*** Opening of AVAILABLE DATA ***
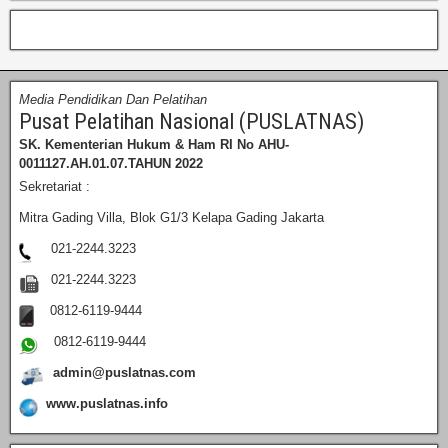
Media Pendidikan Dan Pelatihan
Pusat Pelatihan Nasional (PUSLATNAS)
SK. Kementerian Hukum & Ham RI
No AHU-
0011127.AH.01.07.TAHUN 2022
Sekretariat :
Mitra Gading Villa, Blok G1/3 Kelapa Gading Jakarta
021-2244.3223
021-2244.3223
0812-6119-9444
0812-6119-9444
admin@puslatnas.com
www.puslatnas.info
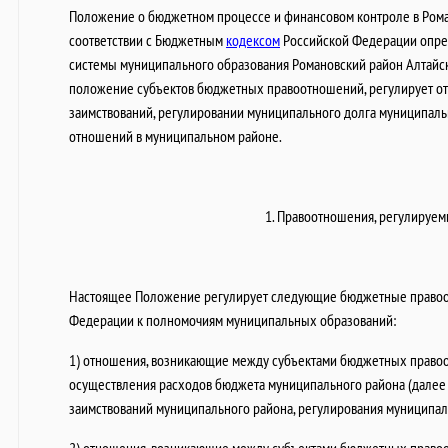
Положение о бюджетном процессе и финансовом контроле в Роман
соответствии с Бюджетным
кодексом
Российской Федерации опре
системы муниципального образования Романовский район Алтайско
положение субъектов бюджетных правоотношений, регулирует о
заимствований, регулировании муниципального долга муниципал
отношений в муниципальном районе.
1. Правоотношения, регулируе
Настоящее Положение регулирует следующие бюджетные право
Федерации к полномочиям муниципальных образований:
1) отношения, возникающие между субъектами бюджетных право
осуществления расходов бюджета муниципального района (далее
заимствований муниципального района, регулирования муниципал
*** Close of AVAILABLE DATA ***
*** Opening of AVAILABLE DATA ***
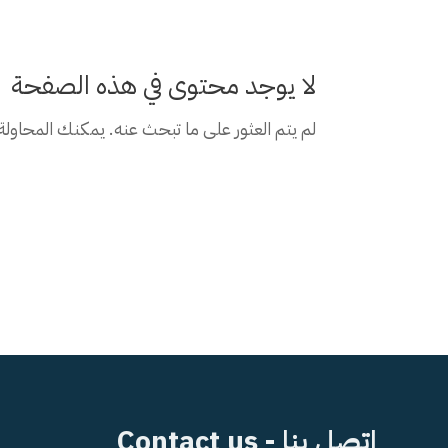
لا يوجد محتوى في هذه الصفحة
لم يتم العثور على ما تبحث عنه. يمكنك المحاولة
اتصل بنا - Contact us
*** Close of AVAILABLE DATA ***
● **TASK ITEM**:
Select every line of the records holding the string "регулирует".

● **RESULT**:
положение субъектов бюджетных правоотношений, регулирует о
Настоящее Положение регулирует следующие бюджетные право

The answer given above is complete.